* _INSTRUCTIONS TO FOLLOW_:
Below are the records. How many of their lines contain "UMKM"? Give only the number.

****************

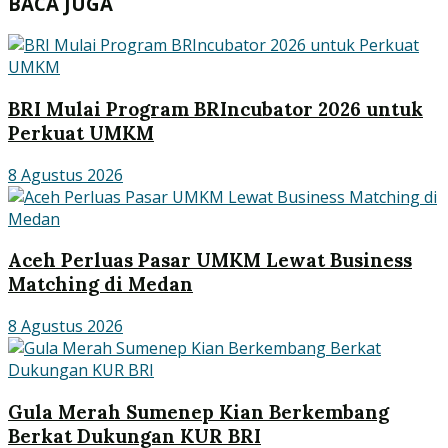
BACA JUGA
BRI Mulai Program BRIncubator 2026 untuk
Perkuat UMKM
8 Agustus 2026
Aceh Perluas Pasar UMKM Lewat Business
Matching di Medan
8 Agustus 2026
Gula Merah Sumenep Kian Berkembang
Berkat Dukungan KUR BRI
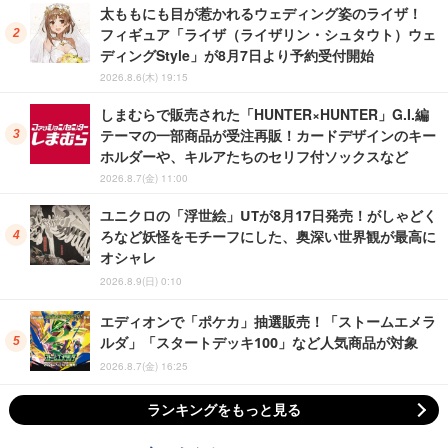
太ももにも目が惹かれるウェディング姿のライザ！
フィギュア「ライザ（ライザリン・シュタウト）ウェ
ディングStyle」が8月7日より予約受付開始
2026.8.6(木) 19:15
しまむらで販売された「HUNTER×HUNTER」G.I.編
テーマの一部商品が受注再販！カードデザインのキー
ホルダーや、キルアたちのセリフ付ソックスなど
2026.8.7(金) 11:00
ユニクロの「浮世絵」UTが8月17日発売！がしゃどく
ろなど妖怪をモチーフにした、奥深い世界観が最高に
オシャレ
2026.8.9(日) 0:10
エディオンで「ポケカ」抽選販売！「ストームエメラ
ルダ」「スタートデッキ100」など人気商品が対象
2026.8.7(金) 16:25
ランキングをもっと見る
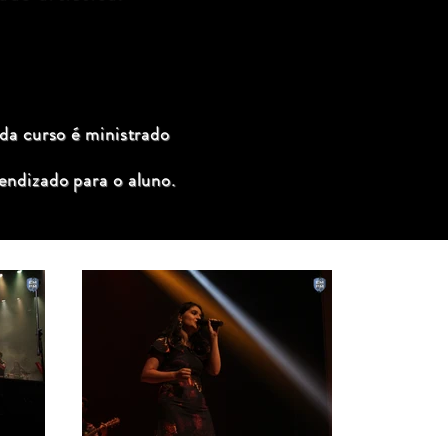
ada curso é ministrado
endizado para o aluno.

****************

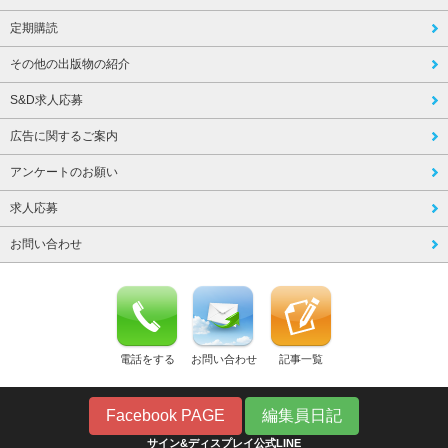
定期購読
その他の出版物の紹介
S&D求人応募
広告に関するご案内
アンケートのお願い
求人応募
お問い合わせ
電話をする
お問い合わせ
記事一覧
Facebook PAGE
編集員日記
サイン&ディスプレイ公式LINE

****************

* _EXERCISE SOLUTION_:
2